--- RECORDS FOR THE TASK ---
↓↓↓

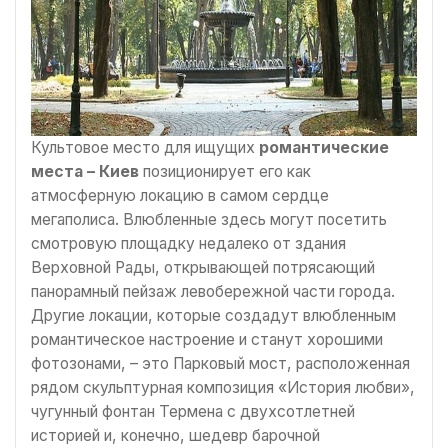
Культовое место для ищущих
романтические
места – Киев
позиционирует его как
атмосферную локацию в самом сердце
мегаполиса. Влюбленные здесь могут посетить
смотровую площадку недалеко от здания
Верховной Рады, открывающей потрясающий
панорамный пейзаж левобережной части города.
Другие локации, которые создадут влюбленным
романтическое настроение и станут хорошими
фотозонами, – это Парковый мост, расположенная
рядом скульптурная композиция «История любви»,
чугунный фонтан Термена с двухсотлетней
историей и, конечно, шедевр барочной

↑↑↑

--- WHAT THE TASK ASKS ---
Write out only those lines of the entries that lie between the line containing "чугунный фонтан Термена с двухсотлетней" and the last line, inclusive, reproducing them exactly.

--- YOUR SOLUTION ---
чугунный фонтан Термена с двухсотлетней
историей и, конечно, шедевр барочной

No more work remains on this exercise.